Jane drew a deep, shaky breath and dropped her pencil on the drink tray next to her airline seat. She sat there gazing straight ahead. She didn’t want to look at the sketch she’d just drawn for a moment. As usual, she needed to catch her breath.
And she was afraid of what she’d see.
When she’d awakened from that short nap, it had been like being caught up in a tornado.
Hear me!
The compulsion had been far stronger, more violent, more demanding than the other times.
Oh, I heard you, Lisa.
And now I have to see what I’ve heard.
She slowly looked down at the sketch.
She flinched.
Darkness.
Anger.
Fierceness.
And the background was no longer a sunlit garden. She was inside a room that was also dark, with only meager light coming from a window across the room. Wooden shelves. Books. It appeared to be a library. Some kind of ebony artifact on the wall. A distressed rough wooden table in the very forefront of the sketch.
She looked back at Lisa’s face.
Passion. Fire.
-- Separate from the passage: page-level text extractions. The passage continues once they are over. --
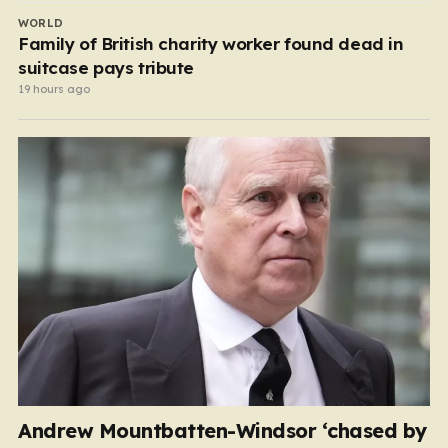
WORLD
Family of British charity worker found dead in
suitcase pays tribute
19 hours ago
Andrew Mountbatten-Windsor ‘chased by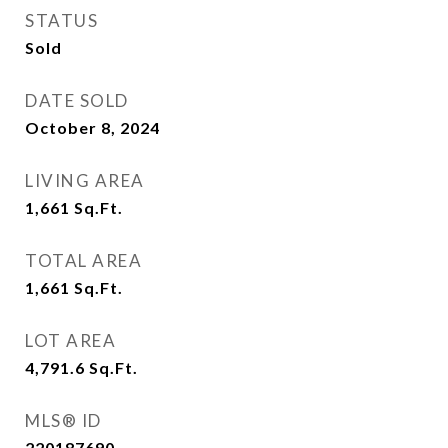
STATUS
Sold
DATE SOLD
October 8, 2024
LIVING AREA
1,661
Sq.Ft.
TOTAL AREA
1,661
Sq.Ft.
LOT AREA
4,791.6
Sq.Ft.
MLS® ID
220187690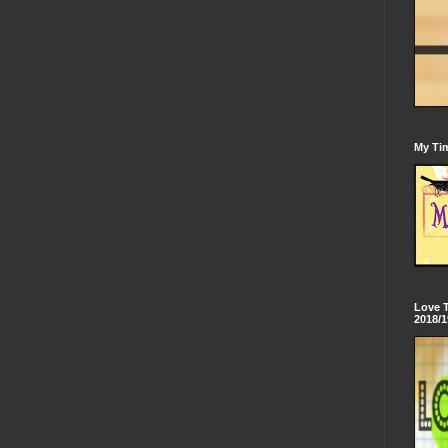
My Tim
Love 
2018/1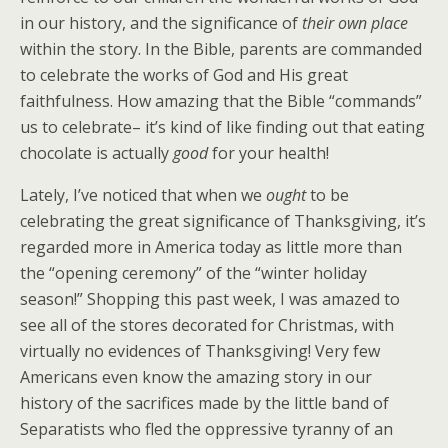
in our history, and the significance of
their own place
within the story. In the Bible, parents are commanded
to celebrate the works of God and His great
faithfulness. How amazing that the Bible “commands”
us to celebrate– it’s kind of like finding out that eating
chocolate is actually
good
for your health!
Lately, I’ve noticed that when we
ought
to be
celebrating the great significance of Thanksgiving, it’s
regarded more in America today as little more than
the “opening ceremony” of the “winter holiday
season!” Shopping this past week, I was amazed to
see all of the stores decorated for Christmas, with
virtually no evidences of Thanksgiving! Very few
Americans even know the amazing story in our
history of the sacrifices made by the little band of
Separatists who fled the oppressive tyranny of an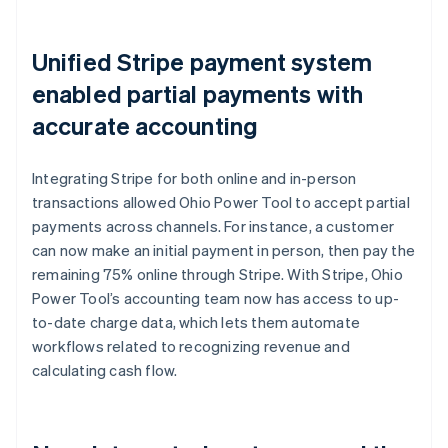
Unified Stripe payment system
enabled partial payments with
accurate accounting
Integrating Stripe for both online and in-person
transactions allowed Ohio Power Tool to accept partial
payments across channels. For instance, a customer
can now make an initial payment in person, then pay the
remaining 75% online through Stripe. With Stripe, Ohio
Power Tool’s accounting team now has access to up-
to-date charge data, which lets them automate
workflows related to recognizing revenue and
calculating cash flow.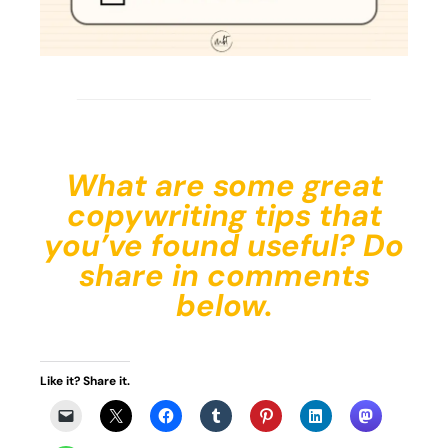
What are some great
copywriting tips that
you’ve found useful? Do
share in comments
below.
Like it? Share it.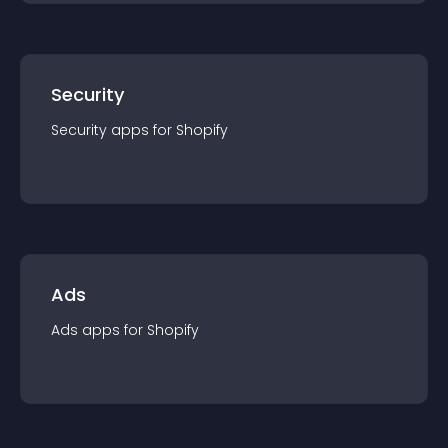
Security
Security
app
s for
Shopify
Ads
Ads
app
s for
Shopify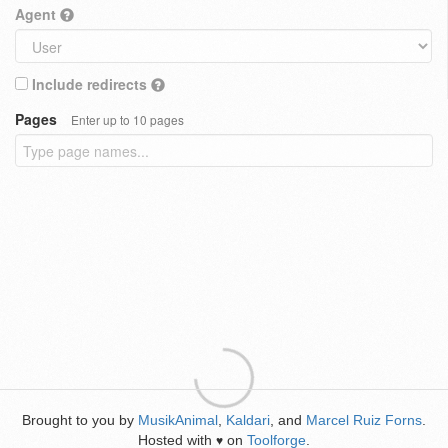
Agent
Include redirects
Pages
Enter up to 10 pages
Brought to you by
MusikAnimal
,
Kaldari
, and
Marcel Ruiz Forns
.
Hosted with
on
Toolforge
.
♥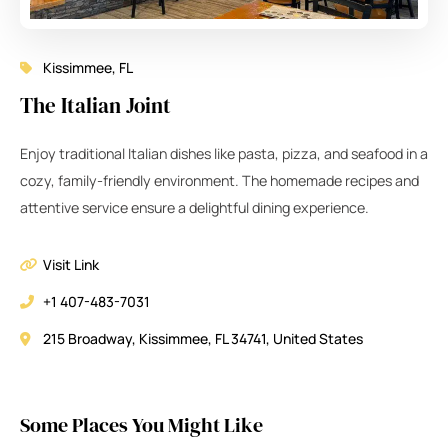
Kissimmee, FL
The Italian Joint
Enjoy traditional Italian dishes like pasta, pizza, and seafood in a
cozy, family-friendly environment. The homemade recipes and
attentive service ensure a delightful dining experience.
Visit Link
+1 407-483-7031
215 Broadway, Kissimmee, FL 34741, United States
Some Places You Might Like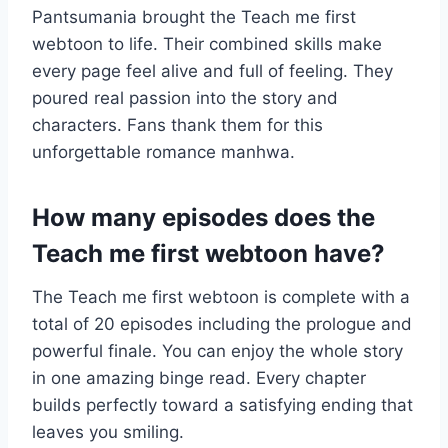
Pantsumania brought the Teach me first
webtoon to life. Their combined skills make
every page feel alive and full of feeling. They
poured real passion into the story and
characters. Fans thank them for this
unforgettable romance manhwa.
How many episodes does the
Teach me first webtoon have?
The Teach me first webtoon is complete with a
total of 20 episodes including the prologue and
powerful finale. You can enjoy the whole story
in one amazing binge read. Every chapter
builds perfectly toward a satisfying ending that
leaves you smiling.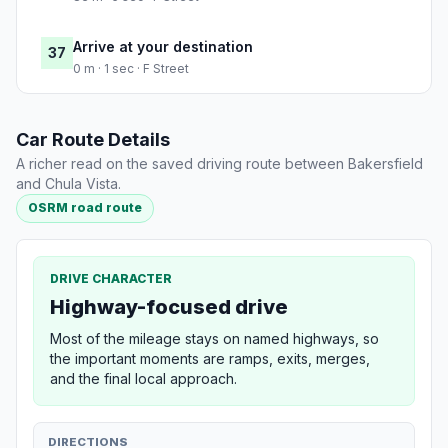
Arrive at your destination
37
0 m · 1 sec · F Street
Car Route Details
A richer read on the saved driving route between Bakersfield
and Chula Vista.
OSRM road route
DRIVE CHARACTER
Highway-focused drive
Most of the mileage stays on named highways, so
the important moments are ramps, exits, merges,
and the final local approach.
DIRECTIONS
Darkness.
And pain.
She had been so shocked by the force and fever of the woman’s expression that she had not noticed that there were ugly bruises on her left cheek. First the cut lip, now the bruises.
“What have you gotten yourself into, Lisa?” she murmured.
And then her gaze moved down and she saw the words written in blood in small block letters on the wooden table in front of Lisa.
He must not come.
Only you.
Fine, nothing like responsibility. Where was she supposed to go? And who the hell was he?
Well, she probably wasn’t going to be told anything more by Lisa until the next contact. It appeared that Lisa wasn’t able to reach her unless she was sleeping, and it wasn’t as if Jane could drop off by sheer will alone.
But at least Lisa was trying to be more forthcoming, if that message was any sign. However, she was not being overly diplomatic about it, demanding and angry, not asking, but commanding.
What was she thinking? She was being too hard on a girl who was obviously being abused. And how would she have behaved if she’d been faced with a situation fraught with violence, like Lisa’s? She’d always had trouble asking for help, even from the people she loved. What if she’d had to beg a stranger to believe her, perhaps even save her?
Not easy. She might not have been quite so rude, but she could identify with the frustration. Eve had always said don’t judge until you walk in someone’s shoes.
And maybe this Lisa had never had an Eve or anyone like her. What would Jane have been like if Eve had never come into her life?
She instinctively reached for her phone and started punching in a number. Two minutes later, Joe Quinn picked up the call. “You can’t be in Scotland yet, Jane.”
“No, about forty minutes out of Edinburgh. I just wondered if you’d been able to access that database yet.”
“Give me a break. It takes time. I’m working on it.” He paused. “But I keep looking at that sketch and I see what you mean. I feel as if I know her.”
“I thought you might. You deal with facial recognition all the time in your job. It’s part of your training. But you didn’t recognize Lisa?”
“No, and she has a very memorable face. It’s beginning to bother me.”